Poll Created Mon 30 May 2016 3:12PM

Include polls & poll participations to users archive? Closed Mon 6 Jun 2016 1:02AM

See the comment and further discussion.

Results

Results Option % of points Voters
Agree 100.0% 9 F G DM EK S FL B CS DD
Abstain 0.0% 0  
Disagree 0.0% 0  
Block 0.0% 0  
Undecided 0% 258 BK ST FS MS TS AA S CB HF BO JH DM GC JH JR RF M EG G AX

9 of 267 people have voted (3%)

G

goob
Agree
Mon 30 May 2016 4:50PM

I vote for option 1, but also vote for closing down what's federated in the polls feature code, as comment above. This should enable polls to be active for a user after migrating, while keeping exports lighter.

F

Flaburgan
Agree
Tue 31 May 2016 8:53PM

I'm I'm favor of including everything needed to reproduce the exact same behavior on the new pod than the user had on the previous pod.

G

goob Mon 30 May 2016 4:49PM

But there is a nuance: I don't know if it is a design decision or just random, but now it's impossible to check who voted for which answer. If we export the archive there will be each vote in the archive with the ID of the voter.

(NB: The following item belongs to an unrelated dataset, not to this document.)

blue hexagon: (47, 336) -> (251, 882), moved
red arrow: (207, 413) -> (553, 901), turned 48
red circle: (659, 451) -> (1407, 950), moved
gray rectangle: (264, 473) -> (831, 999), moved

I'm surprised to hear that this info is federated by the polls feature. I don't think there's any need for anyone except the poll creator to be able to see who voted for which option. I would vote for closing this down so that only poll question, poll answers and number of votes for each answer were federated. But this should be shut down within the polls feature code rather than in the export code. That way exports will be lighter!

S

SuperTux88 Tue 31 May 2016 12:59AM

@goob: the author of the poll-participation is federated to validate the signature and also to prevent duplicate votes by the same person. And if only the poll-creator sees who voted and sends only numbers to everybody else, he would be able to fake the result. Maybe we should simply make the poll-participants public visible to everybody (like votes here on loomio). But this needs its own discussion and doesn't belong to the export. :)

Also the proposal here is only about including the poll and answers to the poll-creators export. The poll (and answers) is not included to other persons export.

G

goob Tue 31 May 2016 11:15AM

@supertux88, thanks for your reply. I couldn't (and still can't) find any indication that this vote relates only to migration by a poll creator, but if so, I think it is important to migrate all data necessary for a poll to work, so that a poll (if still open) can still be work.

It would be good to refine the polls feature with things such as the ability to close polls (and to create them to be open for a limited time only), and to look at ways to reduce the federation of user data when interacting with a poll, if this is appropriate an useful. All this would make the migration of an account including polls more streamlined, but this work doesn't belong to the migration feature. These refinements would be best added to, and discussed within, the Enhancements for polls feature issue in Github.

Thanks again.

U

unity100 Fri 26 Aug 2016 6:39PM

Does backup and restore concept include Pod Migration?